The three-year standoff between Kenya and Sudan over the shelf life of tea has been fully resolved, paving the way for increased shipments to one of Kenya’s main markets.
The Tea Board of Kenya says the two countries reached a consensus in 2021 after years of research, which established that tea has a shelf life of three years, coming as a boost to farmers.
Sudan had for long argued that Kenya’s tea shelf life is one and a half years and wanted the country to adhere to that to continue exporting to Khartoum.
“We resolved the matter last year and now our tea can access the Sudanese market without any difficulties,” said James Marete, TBK technical officer.

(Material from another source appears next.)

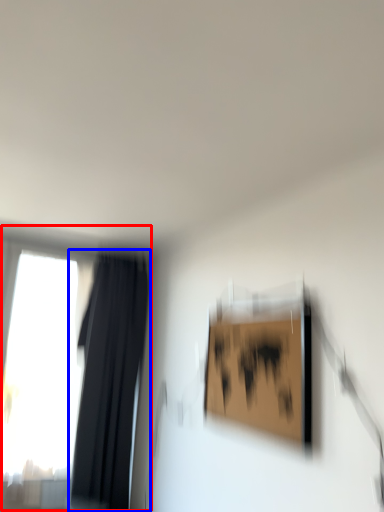 Question: Among these objects, which one is farthest to the camera, window (highlighted by a red box) or curtain (highlighted by a blue box)?

Choices:
 (A) window
 (B) curtain

Answer: (A)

Tea export volumes to Sudan have not been optimum over the last three years after Khartoum raised concern over the long shelf life of Kenyan beverages.
However, data from the TBK shows that tea volumes to Sudan jumped 62 percent to 3.1 million kilogrammes against last year when Kenya shipped 1.9 million kilogrammes, making it the fifth-largest buyer of the commodity.
Mr Marete said a technical committee constituted by the two countries agreed to keep the shelf life of tea at three years, thereby settling the issue.
This resolution was reached after three years of research.
The research was conducted by the TBK and Sudan Standards Meteorological Organisation in 2019.
Tea takes about six months to reach Sudan as it has to go all the way to Cairo, meaning that with the shelf life of 18 months, the beverage would only have a year of sell-by date when it gets to the country.
The TBK says it is looking for new markets, especially in West Africa and diversifying to orthodox teas as the country seeks to cut reliance on the top 10 traditional markets, which account for more than 80 percent of the total exports.
“There is a need to diversify our market and we are looking at other options, especially in Africa,” he said.